=== RECORD EXCERPTS ===
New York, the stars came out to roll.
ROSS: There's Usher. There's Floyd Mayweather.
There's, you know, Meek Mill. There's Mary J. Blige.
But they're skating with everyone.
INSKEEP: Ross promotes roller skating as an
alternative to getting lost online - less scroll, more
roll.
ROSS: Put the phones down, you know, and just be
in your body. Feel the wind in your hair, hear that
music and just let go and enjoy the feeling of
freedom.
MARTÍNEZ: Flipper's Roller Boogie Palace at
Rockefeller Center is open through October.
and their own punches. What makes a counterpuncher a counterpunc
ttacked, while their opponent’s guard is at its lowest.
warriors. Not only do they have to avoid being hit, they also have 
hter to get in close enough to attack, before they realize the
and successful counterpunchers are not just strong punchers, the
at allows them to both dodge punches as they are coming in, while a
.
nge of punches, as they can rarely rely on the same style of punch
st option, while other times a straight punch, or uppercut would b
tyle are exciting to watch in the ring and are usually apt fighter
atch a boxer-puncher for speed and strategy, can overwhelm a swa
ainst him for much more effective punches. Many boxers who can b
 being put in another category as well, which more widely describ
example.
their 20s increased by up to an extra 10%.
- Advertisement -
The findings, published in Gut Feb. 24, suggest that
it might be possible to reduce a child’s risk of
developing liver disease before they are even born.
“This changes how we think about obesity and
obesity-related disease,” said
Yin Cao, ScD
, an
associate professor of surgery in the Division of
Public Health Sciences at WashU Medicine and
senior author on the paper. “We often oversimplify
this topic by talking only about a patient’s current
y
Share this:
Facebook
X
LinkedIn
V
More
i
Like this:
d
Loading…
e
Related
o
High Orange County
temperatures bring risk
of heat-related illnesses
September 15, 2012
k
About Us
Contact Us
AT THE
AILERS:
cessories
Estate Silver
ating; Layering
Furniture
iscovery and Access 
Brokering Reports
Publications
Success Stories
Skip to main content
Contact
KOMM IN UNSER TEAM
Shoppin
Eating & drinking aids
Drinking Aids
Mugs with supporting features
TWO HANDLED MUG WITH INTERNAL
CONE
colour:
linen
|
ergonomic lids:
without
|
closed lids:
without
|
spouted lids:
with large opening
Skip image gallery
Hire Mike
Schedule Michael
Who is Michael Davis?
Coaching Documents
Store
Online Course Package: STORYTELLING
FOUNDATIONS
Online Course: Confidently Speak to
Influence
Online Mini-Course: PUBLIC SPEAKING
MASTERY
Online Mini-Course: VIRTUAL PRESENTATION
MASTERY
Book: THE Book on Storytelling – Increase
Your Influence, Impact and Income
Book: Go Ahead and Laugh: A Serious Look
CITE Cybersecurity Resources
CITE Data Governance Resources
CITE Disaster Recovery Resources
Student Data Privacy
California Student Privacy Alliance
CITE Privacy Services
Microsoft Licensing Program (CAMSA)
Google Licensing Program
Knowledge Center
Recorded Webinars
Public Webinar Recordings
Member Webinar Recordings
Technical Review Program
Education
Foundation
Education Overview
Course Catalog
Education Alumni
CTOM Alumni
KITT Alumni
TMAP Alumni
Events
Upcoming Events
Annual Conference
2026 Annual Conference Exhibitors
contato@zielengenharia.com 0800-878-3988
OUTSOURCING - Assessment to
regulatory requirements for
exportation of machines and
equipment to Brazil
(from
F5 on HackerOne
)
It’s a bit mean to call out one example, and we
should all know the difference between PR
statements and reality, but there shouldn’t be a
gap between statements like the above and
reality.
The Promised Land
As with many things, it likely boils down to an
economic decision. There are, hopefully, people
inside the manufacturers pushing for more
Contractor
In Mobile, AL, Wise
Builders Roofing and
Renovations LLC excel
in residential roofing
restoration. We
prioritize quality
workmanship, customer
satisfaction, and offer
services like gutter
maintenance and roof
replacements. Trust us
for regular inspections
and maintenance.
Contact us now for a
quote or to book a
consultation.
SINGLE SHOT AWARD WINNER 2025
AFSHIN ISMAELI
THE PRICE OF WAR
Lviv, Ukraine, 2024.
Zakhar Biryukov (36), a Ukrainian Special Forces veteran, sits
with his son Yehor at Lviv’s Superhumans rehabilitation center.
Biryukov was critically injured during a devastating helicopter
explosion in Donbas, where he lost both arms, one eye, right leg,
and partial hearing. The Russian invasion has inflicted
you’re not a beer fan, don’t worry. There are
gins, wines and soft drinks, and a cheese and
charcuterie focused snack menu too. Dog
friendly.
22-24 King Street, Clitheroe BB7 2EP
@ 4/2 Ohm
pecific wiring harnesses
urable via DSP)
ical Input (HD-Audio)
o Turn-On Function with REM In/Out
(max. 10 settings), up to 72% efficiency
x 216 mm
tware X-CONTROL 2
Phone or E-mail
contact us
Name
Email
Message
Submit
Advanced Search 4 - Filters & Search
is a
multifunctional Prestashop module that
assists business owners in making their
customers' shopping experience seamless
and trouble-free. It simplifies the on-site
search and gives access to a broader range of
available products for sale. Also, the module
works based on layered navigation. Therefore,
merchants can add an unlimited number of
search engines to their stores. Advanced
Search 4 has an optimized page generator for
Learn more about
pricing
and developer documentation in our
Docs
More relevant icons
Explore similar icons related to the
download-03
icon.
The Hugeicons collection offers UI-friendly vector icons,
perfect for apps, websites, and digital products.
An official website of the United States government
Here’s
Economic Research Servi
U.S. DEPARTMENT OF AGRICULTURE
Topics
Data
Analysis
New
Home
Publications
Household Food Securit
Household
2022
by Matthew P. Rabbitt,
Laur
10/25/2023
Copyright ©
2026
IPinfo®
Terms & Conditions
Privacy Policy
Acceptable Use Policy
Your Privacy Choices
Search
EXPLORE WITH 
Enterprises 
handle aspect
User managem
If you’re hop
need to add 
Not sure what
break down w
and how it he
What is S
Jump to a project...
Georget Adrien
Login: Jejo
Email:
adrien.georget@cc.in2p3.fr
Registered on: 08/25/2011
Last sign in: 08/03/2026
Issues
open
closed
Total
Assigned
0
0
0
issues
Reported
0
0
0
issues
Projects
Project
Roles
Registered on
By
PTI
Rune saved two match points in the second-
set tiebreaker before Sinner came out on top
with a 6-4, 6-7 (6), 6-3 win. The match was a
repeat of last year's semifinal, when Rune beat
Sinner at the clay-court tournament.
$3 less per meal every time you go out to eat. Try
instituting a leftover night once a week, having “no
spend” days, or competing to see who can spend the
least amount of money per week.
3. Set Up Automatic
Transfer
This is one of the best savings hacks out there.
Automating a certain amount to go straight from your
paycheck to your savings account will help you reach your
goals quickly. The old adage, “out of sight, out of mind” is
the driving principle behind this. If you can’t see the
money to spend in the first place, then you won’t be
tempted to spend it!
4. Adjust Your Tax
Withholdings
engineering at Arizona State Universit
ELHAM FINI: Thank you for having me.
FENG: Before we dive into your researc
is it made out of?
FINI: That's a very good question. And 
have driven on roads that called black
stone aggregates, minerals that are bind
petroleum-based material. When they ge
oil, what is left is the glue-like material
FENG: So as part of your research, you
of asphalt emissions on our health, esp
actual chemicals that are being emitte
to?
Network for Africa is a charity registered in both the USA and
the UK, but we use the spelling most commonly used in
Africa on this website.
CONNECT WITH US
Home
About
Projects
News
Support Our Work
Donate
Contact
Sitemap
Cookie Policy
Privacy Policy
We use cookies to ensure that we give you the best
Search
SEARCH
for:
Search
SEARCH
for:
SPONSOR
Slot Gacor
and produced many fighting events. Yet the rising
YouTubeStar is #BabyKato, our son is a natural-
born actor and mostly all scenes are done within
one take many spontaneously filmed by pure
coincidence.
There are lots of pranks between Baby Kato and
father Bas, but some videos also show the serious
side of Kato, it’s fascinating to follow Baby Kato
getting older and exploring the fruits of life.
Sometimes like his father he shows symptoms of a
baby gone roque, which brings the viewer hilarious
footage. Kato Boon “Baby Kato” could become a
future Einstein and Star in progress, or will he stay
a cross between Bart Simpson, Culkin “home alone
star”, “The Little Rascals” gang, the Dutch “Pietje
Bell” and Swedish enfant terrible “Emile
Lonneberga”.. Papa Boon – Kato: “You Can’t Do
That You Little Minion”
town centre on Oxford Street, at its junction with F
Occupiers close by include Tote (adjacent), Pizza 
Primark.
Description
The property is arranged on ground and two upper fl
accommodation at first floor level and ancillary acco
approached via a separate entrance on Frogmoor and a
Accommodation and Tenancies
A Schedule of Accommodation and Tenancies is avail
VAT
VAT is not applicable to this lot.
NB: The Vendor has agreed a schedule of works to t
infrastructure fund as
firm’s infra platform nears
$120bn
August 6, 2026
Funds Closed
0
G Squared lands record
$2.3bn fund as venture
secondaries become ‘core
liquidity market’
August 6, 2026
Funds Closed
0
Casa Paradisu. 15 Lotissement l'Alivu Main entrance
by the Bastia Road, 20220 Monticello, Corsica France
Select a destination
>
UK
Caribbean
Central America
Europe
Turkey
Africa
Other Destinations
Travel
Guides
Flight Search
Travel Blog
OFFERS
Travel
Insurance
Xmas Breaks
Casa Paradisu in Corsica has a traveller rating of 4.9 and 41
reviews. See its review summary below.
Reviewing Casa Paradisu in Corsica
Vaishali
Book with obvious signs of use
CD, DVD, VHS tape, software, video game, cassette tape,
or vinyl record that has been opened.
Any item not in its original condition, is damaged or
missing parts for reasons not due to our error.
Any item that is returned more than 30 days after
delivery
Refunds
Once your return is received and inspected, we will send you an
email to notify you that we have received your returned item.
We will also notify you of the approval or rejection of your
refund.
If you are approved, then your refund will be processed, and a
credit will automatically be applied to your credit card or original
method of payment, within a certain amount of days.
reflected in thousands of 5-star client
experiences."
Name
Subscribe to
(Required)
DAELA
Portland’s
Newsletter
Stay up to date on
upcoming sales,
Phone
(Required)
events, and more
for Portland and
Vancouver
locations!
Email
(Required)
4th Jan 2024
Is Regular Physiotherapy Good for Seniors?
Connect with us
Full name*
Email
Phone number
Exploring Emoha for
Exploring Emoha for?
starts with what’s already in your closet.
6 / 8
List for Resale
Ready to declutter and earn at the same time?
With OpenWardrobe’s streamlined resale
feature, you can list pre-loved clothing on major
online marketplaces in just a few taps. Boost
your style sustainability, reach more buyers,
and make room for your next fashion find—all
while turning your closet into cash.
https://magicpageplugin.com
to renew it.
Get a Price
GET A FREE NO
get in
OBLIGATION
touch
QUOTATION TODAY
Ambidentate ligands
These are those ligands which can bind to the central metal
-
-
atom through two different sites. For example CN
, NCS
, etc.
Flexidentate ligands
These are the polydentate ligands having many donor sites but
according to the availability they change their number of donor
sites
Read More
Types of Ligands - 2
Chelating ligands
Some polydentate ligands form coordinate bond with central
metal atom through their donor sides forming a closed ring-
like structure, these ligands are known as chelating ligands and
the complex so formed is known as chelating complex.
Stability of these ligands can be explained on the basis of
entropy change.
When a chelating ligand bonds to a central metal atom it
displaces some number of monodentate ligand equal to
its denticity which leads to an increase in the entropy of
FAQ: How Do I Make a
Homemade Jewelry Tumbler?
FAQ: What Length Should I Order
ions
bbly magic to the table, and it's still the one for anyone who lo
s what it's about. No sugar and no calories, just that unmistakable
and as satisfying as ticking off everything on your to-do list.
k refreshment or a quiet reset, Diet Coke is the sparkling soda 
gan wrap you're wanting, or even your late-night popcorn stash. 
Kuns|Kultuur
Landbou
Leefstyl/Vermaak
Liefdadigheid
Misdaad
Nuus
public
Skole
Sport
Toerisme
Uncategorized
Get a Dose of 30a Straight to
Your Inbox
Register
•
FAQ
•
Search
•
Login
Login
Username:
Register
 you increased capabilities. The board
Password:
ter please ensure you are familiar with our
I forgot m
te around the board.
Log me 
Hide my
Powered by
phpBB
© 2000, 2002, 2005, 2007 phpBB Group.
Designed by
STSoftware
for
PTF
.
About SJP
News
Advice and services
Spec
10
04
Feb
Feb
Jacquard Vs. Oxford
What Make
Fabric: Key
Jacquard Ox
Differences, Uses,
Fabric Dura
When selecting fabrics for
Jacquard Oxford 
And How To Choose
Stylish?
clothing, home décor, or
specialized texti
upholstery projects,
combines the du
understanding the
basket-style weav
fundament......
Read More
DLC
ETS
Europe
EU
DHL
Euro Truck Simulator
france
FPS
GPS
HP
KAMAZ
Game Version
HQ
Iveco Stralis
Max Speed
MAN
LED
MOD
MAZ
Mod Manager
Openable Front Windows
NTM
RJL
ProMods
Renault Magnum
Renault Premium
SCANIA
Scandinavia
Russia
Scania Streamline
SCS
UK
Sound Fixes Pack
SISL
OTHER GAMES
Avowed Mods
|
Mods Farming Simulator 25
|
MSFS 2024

=== EXERCISE BRIEF ===
Word for word, reproduce the lines of the listing from the first one through the line containing "MARTÍNEZ: Flipper's Roller Boogie Palace at", and no more.

=== REPLY TO THE EXERCISE ===
New York, the stars came out to roll.
ROSS: There's Usher. There's Floyd Mayweather.
There's, you know, Meek Mill. There's Mary J. Blige.
But they're skating with everyone.
INSKEEP: Ross promotes roller skating as an
alternative to getting lost online - less scroll, more
roll.
ROSS: Put the phones down, you know, and just be
in your body. Feel the wind in your hair, hear that
music and just let go and enjoy the feeling of
freedom.
MARTÍNEZ: Flipper's Roller Boogie Palace at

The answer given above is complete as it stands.